Turns out Peterson was called as a professional witness in a court case in 2013 and tried to use his "Big Five" personality test as evidence that the defendant wasn't guilty of manslaughter.
The defendant was a homosexual man who murdered another homosexual after he had sex with him then the guy say "I have HIV btw lol":
>The Crown alleged that after having sex with Stuart Mark (the deceased), and learning the deceased was HIV positive, the appellant killed the deceased in a rage. The key evidence against the appellant was his video-recorded confession to two police officers admitting to the crime.

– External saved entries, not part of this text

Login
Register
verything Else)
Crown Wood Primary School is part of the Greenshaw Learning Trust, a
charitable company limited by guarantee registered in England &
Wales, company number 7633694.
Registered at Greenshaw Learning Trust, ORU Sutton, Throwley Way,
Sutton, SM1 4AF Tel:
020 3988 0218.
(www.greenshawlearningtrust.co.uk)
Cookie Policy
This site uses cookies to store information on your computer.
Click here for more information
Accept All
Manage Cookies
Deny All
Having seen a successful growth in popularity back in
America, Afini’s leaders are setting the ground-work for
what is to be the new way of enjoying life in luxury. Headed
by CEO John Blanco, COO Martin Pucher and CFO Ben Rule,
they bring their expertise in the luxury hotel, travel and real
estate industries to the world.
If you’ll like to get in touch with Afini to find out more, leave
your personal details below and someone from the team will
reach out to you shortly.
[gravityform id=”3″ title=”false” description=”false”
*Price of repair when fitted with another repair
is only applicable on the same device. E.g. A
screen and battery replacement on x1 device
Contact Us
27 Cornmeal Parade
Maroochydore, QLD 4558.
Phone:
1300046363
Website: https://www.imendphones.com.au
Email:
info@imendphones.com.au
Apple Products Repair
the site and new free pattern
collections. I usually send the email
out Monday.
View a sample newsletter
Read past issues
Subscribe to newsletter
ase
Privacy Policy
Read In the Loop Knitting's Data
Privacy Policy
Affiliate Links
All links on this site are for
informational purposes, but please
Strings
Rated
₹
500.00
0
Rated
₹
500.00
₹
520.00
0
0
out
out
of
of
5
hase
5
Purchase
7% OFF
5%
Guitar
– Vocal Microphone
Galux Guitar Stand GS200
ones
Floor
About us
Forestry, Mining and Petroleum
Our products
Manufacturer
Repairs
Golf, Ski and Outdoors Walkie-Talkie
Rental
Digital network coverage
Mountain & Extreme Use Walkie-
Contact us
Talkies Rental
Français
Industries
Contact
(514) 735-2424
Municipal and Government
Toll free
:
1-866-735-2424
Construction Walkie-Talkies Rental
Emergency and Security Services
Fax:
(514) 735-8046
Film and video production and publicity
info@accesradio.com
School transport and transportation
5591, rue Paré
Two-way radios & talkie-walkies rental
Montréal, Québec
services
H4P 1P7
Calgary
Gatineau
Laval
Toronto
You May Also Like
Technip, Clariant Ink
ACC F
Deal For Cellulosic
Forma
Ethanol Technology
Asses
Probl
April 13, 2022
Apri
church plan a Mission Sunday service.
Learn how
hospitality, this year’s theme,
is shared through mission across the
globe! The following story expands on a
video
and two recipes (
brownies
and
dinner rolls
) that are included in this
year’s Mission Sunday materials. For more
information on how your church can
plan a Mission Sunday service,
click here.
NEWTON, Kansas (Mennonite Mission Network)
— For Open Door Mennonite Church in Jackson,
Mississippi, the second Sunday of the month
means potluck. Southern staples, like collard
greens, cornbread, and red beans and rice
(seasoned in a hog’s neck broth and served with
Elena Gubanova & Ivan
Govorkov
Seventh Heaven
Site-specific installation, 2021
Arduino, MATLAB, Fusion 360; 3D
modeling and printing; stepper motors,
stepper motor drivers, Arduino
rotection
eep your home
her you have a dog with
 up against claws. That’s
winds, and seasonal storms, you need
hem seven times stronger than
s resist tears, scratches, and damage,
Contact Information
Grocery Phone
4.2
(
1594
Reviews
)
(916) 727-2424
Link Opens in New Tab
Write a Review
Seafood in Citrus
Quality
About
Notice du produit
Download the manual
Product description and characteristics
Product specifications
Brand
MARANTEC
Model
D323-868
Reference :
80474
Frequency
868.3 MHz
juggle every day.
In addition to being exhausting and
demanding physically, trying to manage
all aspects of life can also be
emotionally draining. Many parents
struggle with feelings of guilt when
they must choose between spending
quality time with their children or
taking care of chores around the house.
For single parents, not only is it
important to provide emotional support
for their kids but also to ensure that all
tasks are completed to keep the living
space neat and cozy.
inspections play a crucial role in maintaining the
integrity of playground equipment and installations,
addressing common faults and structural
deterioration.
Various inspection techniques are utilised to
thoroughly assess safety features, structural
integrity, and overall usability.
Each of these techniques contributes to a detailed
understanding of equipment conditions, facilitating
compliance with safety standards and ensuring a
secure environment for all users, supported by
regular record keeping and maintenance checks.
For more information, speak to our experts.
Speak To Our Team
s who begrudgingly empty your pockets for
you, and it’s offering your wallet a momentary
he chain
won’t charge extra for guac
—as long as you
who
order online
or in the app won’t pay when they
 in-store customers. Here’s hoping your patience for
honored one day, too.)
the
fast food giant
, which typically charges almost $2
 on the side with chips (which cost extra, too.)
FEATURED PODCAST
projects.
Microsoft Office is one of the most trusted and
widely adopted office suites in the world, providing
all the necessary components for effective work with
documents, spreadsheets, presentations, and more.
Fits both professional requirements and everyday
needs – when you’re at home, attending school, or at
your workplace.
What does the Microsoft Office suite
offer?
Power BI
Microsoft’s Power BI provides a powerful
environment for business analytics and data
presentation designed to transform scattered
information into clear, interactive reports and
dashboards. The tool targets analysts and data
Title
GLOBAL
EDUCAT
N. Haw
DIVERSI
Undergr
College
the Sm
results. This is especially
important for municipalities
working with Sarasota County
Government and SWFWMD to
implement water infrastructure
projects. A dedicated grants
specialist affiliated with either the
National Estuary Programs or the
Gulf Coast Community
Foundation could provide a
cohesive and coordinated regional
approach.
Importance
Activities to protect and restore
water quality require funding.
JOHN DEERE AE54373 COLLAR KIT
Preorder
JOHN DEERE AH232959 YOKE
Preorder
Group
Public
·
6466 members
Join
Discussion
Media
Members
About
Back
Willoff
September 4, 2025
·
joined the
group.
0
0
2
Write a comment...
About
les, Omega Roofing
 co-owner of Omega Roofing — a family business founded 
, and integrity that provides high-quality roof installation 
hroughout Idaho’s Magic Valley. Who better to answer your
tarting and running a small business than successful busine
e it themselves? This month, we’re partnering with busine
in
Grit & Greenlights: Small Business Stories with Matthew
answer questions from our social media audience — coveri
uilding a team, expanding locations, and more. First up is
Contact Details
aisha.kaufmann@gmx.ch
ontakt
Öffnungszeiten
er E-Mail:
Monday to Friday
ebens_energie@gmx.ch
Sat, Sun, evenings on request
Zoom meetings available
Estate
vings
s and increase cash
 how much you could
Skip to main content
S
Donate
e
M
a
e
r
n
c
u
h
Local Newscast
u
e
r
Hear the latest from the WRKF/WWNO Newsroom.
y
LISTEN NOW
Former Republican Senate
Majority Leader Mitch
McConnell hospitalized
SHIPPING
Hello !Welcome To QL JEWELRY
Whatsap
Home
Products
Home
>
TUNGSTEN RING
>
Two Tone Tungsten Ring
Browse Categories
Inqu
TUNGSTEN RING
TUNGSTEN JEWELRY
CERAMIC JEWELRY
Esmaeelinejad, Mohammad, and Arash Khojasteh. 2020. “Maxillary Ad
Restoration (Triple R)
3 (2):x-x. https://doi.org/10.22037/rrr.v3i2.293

Peterson claimed that his personality test proved that the confession the defendant gave was invalid, that it somehow proved he had a personality that was "susceptible to being manipulated", so the confession he gave to the police was invalid.
Here's what the judge had to say:
>The judge concluded that Dr. Peterson’s methodology about the appellant’s personality lacked a sufficient scientific basis and was unreliable. Dr. Peterson had never met the appellant, nor watched the confession and his opinion (at para. 45):
>[D]id not explain how the significance of these results on the reliability of [the appellant’s] confession or how the other traits identified by the test scores interrelated or informed the interpretation of the results. There was no explanation as to the legitimacy of isolating one personality trait from the others in determining a person’s response to interrogation.
In other words, Peterson's personality test, that he sells for $10 a pop to hundreds of thousands of people, has no scientific basis in reality, and when asked to defend his personality test and explain how it applies to something in the real world he came up with nothing.
The defendant was sentenced to 7 years for manslaughter.